━━━ RECORDS PROVIDED ━━━

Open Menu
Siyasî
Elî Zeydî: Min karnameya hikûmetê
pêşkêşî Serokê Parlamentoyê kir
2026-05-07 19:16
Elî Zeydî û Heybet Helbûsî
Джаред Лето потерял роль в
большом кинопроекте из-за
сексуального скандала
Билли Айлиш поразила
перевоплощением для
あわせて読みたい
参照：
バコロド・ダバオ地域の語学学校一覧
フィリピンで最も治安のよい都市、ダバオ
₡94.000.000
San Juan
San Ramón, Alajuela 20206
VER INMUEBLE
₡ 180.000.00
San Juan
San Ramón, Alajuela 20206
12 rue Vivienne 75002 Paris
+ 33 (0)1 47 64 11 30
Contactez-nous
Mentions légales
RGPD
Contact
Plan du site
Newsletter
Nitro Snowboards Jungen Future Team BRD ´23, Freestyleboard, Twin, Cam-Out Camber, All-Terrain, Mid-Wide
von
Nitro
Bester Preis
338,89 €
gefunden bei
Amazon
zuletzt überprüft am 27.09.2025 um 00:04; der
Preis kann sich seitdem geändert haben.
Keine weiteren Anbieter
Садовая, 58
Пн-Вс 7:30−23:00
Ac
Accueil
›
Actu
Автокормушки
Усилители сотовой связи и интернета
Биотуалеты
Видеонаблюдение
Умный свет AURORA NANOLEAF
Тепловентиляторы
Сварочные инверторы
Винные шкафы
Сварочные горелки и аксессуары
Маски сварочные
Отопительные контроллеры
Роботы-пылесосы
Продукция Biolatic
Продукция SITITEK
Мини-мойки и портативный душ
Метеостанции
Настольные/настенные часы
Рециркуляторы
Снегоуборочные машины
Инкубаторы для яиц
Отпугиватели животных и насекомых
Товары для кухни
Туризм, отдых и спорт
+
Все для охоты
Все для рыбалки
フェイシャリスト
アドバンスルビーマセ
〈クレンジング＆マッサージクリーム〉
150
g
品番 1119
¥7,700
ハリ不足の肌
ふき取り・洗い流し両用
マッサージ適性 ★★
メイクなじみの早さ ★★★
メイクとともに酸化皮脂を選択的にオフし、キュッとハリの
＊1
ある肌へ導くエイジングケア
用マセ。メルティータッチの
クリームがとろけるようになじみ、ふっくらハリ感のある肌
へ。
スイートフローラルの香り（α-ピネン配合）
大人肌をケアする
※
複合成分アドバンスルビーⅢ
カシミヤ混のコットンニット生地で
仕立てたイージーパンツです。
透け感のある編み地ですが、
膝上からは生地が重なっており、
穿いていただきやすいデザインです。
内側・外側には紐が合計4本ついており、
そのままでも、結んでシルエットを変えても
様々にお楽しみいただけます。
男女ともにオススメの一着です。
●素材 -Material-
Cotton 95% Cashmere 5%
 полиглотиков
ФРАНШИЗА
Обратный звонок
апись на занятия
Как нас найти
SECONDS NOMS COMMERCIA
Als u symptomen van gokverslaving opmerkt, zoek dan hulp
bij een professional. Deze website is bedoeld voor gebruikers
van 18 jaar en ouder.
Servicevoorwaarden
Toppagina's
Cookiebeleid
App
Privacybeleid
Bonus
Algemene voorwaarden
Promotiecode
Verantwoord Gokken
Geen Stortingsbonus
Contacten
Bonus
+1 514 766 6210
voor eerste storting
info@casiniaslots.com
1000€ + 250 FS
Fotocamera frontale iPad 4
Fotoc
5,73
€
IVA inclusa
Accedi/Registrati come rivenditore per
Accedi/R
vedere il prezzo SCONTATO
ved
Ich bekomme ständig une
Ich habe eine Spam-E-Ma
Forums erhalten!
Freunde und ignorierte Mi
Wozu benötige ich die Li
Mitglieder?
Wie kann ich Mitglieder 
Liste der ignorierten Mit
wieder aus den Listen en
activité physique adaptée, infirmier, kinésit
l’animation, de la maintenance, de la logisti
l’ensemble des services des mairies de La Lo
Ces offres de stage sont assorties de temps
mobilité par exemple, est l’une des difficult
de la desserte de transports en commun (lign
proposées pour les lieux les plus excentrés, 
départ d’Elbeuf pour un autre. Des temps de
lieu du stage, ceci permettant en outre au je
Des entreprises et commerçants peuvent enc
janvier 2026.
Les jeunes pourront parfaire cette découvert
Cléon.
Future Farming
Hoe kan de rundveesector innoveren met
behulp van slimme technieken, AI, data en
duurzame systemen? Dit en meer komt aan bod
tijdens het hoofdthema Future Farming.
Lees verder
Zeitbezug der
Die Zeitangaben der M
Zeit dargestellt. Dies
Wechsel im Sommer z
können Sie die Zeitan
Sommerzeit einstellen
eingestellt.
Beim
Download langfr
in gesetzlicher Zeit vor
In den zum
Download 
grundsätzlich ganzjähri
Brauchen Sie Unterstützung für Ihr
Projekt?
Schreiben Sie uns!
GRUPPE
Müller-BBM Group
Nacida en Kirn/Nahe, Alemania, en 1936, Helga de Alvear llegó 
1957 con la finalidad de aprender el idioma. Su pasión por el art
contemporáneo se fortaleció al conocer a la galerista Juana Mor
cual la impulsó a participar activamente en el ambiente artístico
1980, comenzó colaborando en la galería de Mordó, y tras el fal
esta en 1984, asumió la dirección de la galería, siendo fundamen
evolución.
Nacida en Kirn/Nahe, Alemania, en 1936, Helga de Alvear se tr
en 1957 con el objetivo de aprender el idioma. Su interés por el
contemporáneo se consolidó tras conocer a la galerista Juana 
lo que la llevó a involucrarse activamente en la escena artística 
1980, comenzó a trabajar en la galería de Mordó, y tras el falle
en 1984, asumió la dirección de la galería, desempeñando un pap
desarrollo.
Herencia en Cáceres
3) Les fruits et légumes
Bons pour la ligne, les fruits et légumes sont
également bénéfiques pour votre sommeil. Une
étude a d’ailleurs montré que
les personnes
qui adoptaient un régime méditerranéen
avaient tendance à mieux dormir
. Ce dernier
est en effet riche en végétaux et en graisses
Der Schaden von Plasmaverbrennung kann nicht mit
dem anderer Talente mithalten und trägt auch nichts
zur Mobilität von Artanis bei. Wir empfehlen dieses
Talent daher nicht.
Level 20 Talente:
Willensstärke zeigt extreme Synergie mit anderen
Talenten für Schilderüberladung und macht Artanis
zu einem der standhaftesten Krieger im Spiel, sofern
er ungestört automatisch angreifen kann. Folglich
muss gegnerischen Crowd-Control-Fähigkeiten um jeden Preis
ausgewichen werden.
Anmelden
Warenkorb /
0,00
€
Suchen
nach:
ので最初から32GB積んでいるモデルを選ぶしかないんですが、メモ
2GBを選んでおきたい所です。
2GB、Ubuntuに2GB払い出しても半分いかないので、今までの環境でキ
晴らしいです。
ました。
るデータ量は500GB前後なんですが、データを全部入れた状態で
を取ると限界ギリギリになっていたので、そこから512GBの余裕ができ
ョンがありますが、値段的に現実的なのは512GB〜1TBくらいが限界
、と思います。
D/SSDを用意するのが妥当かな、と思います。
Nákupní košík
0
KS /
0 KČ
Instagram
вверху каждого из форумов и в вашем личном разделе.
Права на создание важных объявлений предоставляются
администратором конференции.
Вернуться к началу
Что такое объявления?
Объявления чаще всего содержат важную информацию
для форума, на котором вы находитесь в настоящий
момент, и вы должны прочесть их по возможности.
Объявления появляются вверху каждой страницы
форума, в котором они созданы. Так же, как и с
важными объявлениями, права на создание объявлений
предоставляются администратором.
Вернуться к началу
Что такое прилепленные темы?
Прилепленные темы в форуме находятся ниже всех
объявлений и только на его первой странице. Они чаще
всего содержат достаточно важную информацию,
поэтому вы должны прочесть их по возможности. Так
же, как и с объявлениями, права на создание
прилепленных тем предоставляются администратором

━━━

_TASK DIRECTIONS_
Return nothing but the lines from the top of the records above through the line that has "穿いていただきやすいデザインです。". Keep each one exact.

_YOUR SOLUTION_
Open Menu
Siyasî
Elî Zeydî: Min karnameya hikûmetê
pêşkêşî Serokê Parlamentoyê kir
2026-05-07 19:16
Elî Zeydî û Heybet Helbûsî
Джаред Лето потерял роль в
большом кинопроекте из-за
сексуального скандала
Билли Айлиш поразила
перевоплощением для
あわせて読みたい
参照：
バコロド・ダバオ地域の語学学校一覧
フィリピンで最も治安のよい都市、ダバオ
₡94.000.000
San Juan
San Ramón, Alajuela 20206
VER INMUEBLE
₡ 180.000.00
San Juan
San Ramón, Alajuela 20206
12 rue Vivienne 75002 Paris
+ 33 (0)1 47 64 11 30
Contactez-nous
Mentions légales
RGPD
Contact
Plan du site
Newsletter
Nitro Snowboards Jungen Future Team BRD ´23, Freestyleboard, Twin, Cam-Out Camber, All-Terrain, Mid-Wide
von
Nitro
Bester Preis
338,89 €
gefunden bei
Amazon
zuletzt überprüft am 27.09.2025 um 00:04; der
Preis kann sich seitdem geändert haben.
Keine weiteren Anbieter
Садовая, 58
Пн-Вс 7:30−23:00
Ac
Accueil
›
Actu
Автокормушки
Усилители сотовой связи и интернета
Биотуалеты
Видеонаблюдение
Умный свет AURORA NANOLEAF
Тепловентиляторы
Сварочные инверторы
Винные шкафы
Сварочные горелки и аксессуары
Маски сварочные
Отопительные контроллеры
Роботы-пылесосы
Продукция Biolatic
Продукция SITITEK
Мини-мойки и портативный душ
Метеостанции
Настольные/настенные часы
Рециркуляторы
Снегоуборочные машины
Инкубаторы для яиц
Отпугиватели животных и насекомых
Товары для кухни
Туризм, отдых и спорт
+
Все для охоты
Все для рыбалки
フェイシャリスト
アドバンスルビーマセ
〈クレンジング＆マッサージクリーム〉
150
g
品番 1119
¥7,700
ハリ不足の肌
ふき取り・洗い流し両用
マッサージ適性 ★★
メイクなじみの早さ ★★★
メイクとともに酸化皮脂を選択的にオフし、キュッとハリの
＊1
ある肌へ導くエイジングケア
用マセ。メルティータッチの
クリームがとろけるようになじみ、ふっくらハリ感のある肌
へ。
スイートフローラルの香り（α-ピネン配合）
大人肌をケアする
※
複合成分アドバンスルビーⅢ
カシミヤ混のコットンニット生地で
仕立てたイージーパンツです。
透け感のある編み地ですが、
膝上からは生地が重なっており、
穿いていただきやすいデザインです。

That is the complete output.